# WORK REQUEST
Once the line with "APA GROUP daxil" is found in the entries below, print it and each following line exactly, stopping after the line with "PT Amoura Mitra"; print nothing else.

====

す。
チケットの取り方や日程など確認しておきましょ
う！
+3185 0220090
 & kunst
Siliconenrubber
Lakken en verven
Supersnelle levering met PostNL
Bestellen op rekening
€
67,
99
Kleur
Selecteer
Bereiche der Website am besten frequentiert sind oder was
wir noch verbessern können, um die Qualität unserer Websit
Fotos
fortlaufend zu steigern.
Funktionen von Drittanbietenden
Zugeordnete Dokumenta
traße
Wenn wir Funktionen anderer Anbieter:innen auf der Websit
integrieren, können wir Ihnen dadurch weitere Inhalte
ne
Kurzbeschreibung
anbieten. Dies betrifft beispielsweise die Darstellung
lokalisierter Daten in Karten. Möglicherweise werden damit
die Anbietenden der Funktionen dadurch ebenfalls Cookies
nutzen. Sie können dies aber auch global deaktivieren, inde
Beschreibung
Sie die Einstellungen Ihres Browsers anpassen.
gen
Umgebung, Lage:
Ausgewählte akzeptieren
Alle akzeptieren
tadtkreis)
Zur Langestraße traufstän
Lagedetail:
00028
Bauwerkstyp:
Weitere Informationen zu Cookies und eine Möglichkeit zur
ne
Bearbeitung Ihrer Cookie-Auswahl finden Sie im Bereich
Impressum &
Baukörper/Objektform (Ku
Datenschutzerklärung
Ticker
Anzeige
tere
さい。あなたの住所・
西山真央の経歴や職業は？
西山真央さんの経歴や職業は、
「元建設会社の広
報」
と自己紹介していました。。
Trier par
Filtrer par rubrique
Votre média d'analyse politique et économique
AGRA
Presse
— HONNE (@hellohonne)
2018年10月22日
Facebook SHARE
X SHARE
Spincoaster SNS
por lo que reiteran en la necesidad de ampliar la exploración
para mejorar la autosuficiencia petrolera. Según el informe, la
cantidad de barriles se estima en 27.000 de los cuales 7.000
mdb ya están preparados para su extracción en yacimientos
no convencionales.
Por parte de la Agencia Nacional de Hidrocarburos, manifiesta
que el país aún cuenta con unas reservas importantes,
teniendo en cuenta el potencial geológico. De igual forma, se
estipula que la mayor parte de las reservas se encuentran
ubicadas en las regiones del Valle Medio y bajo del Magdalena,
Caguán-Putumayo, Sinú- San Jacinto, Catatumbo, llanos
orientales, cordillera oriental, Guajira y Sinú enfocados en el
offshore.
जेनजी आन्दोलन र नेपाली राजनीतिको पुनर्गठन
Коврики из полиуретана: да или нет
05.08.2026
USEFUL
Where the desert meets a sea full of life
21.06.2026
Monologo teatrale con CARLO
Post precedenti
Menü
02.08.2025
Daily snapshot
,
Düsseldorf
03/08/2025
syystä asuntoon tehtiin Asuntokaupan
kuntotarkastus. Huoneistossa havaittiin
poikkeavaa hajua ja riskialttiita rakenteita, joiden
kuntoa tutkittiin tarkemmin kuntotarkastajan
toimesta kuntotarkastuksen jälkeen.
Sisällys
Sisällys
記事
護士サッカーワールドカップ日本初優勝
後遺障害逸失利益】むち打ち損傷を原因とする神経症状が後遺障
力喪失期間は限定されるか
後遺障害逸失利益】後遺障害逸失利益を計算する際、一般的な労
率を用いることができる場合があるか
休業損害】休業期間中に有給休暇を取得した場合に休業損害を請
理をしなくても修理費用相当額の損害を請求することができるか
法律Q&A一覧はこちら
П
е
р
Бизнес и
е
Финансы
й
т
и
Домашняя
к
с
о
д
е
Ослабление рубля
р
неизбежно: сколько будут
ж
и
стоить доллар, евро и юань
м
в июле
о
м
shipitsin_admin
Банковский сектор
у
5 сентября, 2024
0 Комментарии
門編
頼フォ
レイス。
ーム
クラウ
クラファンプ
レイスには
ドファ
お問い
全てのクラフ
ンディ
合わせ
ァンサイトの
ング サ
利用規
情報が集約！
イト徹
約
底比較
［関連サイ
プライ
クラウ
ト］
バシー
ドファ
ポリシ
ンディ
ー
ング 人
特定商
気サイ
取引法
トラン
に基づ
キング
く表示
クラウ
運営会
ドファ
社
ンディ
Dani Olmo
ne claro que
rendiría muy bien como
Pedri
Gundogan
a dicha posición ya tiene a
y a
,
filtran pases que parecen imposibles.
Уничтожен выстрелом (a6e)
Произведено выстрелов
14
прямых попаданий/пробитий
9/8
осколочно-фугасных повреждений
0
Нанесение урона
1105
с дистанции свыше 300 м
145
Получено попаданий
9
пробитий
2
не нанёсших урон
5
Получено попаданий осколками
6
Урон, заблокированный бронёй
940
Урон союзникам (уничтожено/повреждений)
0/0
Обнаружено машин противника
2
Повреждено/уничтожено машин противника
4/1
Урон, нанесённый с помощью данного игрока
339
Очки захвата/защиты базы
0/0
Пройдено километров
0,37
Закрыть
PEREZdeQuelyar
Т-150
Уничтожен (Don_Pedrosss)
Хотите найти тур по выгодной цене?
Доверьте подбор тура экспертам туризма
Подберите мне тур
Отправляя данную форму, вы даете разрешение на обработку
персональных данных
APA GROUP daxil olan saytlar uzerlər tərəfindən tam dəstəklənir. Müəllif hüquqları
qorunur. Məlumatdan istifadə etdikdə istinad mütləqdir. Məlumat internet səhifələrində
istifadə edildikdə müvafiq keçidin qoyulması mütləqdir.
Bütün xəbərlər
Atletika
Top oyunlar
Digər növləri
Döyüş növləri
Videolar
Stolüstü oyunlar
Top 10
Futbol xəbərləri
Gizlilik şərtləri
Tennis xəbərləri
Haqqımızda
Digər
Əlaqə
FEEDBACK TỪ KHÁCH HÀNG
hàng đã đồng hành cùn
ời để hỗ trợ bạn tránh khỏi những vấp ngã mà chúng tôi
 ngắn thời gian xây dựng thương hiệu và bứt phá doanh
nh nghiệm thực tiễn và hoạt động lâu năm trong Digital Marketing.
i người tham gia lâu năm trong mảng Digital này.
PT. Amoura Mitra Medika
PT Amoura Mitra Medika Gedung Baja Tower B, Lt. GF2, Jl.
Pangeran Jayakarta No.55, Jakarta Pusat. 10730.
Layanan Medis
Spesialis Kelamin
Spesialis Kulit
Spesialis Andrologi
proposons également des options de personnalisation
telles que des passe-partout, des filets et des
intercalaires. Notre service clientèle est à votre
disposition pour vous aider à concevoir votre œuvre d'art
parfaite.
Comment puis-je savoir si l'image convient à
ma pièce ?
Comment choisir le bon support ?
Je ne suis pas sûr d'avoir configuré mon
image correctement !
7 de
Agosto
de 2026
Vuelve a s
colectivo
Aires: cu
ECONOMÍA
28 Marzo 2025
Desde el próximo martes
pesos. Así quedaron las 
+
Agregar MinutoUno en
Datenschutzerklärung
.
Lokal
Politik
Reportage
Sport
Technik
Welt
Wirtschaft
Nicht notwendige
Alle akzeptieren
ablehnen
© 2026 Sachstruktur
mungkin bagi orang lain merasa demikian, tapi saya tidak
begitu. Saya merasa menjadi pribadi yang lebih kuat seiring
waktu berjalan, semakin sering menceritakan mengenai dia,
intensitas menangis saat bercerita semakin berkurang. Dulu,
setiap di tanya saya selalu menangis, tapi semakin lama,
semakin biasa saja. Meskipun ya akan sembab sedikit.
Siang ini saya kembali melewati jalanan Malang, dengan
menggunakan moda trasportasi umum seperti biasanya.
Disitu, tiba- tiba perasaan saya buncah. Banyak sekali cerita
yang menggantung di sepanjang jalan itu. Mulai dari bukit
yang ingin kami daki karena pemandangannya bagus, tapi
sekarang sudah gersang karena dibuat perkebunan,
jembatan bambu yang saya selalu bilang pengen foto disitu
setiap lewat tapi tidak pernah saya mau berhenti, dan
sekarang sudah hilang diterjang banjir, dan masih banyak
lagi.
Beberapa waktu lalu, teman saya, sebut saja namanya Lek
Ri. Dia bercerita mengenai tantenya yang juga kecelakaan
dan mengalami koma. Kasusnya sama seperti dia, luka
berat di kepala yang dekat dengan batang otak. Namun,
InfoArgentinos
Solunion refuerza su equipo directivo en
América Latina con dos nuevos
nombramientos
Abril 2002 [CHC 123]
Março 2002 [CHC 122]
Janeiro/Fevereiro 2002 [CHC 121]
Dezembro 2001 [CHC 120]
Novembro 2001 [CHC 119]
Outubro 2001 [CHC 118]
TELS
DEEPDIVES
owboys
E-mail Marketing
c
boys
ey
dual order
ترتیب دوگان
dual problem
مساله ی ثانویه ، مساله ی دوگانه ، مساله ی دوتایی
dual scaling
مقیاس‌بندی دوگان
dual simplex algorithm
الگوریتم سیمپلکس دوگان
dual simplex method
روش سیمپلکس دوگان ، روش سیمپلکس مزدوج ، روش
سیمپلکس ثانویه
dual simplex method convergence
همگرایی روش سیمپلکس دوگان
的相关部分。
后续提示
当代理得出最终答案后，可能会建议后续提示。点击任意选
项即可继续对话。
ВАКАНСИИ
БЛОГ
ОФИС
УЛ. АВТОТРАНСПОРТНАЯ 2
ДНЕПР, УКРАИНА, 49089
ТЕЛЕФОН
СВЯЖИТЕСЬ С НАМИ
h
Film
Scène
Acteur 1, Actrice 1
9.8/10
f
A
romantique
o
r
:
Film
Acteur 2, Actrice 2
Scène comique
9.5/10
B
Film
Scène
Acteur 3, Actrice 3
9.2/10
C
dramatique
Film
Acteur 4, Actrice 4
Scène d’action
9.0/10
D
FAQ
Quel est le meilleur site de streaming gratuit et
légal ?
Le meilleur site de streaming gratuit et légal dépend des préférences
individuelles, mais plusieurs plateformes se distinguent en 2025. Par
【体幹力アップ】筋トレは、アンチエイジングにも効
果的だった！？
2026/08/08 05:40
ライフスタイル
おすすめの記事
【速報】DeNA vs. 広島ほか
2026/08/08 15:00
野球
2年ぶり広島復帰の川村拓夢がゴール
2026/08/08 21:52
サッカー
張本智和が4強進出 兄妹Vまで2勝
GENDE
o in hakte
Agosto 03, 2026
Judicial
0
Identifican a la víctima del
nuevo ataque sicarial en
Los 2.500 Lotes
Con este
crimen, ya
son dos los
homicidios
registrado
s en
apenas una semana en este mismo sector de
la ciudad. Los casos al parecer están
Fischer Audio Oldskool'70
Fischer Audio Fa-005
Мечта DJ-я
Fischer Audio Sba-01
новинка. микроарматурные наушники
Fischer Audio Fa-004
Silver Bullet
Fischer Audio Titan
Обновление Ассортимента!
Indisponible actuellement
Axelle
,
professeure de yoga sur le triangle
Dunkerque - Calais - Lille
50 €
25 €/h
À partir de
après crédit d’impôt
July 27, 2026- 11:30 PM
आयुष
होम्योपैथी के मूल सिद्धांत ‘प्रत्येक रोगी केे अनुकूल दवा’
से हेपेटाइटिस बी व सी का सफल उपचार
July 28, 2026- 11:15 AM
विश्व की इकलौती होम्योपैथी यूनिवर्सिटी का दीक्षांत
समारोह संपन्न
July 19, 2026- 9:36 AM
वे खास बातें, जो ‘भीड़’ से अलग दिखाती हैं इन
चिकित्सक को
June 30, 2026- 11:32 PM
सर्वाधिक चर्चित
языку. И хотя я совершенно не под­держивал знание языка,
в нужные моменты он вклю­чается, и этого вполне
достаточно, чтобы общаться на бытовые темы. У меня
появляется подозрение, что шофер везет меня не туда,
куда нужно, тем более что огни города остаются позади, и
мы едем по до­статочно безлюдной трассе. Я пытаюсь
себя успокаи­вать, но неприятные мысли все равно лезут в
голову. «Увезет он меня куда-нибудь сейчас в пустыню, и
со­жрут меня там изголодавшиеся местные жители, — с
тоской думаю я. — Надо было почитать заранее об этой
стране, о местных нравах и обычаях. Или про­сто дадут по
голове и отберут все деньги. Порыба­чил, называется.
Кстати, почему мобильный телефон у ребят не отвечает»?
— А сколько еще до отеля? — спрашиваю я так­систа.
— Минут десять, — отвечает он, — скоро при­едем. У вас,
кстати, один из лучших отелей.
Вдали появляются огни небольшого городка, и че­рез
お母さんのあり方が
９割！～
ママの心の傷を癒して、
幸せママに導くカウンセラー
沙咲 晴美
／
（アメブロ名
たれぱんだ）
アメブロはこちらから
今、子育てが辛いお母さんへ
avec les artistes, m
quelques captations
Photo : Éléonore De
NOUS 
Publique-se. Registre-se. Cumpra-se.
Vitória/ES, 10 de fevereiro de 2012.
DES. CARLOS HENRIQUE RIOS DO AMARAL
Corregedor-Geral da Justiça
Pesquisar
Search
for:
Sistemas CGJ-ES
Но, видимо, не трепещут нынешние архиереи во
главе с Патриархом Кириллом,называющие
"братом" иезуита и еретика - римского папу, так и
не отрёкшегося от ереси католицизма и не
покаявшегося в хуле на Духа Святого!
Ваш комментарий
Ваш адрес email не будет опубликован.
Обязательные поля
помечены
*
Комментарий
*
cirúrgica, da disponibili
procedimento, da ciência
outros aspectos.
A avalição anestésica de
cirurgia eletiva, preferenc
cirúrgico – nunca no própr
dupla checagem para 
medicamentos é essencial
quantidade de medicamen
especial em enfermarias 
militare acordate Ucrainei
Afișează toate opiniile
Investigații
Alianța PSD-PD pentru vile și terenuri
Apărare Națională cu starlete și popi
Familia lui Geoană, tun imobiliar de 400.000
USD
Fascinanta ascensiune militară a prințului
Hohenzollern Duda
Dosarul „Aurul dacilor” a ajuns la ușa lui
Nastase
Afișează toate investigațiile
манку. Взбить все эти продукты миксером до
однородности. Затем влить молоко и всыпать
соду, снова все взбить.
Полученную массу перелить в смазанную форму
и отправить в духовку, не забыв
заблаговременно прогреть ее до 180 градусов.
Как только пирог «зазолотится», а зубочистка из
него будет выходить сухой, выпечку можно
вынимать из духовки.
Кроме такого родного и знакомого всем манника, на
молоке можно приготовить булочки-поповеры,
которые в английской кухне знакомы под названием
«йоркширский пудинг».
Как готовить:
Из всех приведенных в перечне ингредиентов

====

# ANSWER SECTION
APA GROUP daxil olan saytlar uzerlər tərəfindən tam dəstəklənir. Müəllif hüquqları
qorunur. Məlumatdan istifadə etdikdə istinad mütləqdir. Məlumat internet səhifələrində
istifadə edildikdə müvafiq keçidin qoyulması mütləqdir.
Bütün xəbərlər
Atletika
Top oyunlar
Digər növləri
Döyüş növləri
Videolar
Stolüstü oyunlar
Top 10
Futbol xəbərləri
Gizlilik şərtləri
Tennis xəbərləri
Haqqımızda
Digər
Əlaqə
FEEDBACK TỪ KHÁCH HÀNG
hàng đã đồng hành cùn
ời để hỗ trợ bạn tránh khỏi những vấp ngã mà chúng tôi
 ngắn thời gian xây dựng thương hiệu và bứt phá doanh
nh nghiệm thực tiễn và hoạt động lâu năm trong Digital Marketing.
i người tham gia lâu năm trong mảng Digital này.
PT. Amoura Mitra Medika
PT Amoura Mitra Medika Gedung Baja Tower B, Lt. GF2, Jl.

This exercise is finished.